_What the exercise asks_.
Would you set down the data below exactly as shown?
-------- Exercise inputs
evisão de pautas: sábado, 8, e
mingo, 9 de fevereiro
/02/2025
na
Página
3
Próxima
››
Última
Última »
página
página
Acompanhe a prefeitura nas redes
----------------
_Finished exercise_.
evisão de pautas: sábado, 8, e
mingo, 9 de fevereiro
/02/2025
na
Página
3
Próxima
››
Última
Última »
página
página
Acompanhe a prefeitura nas redes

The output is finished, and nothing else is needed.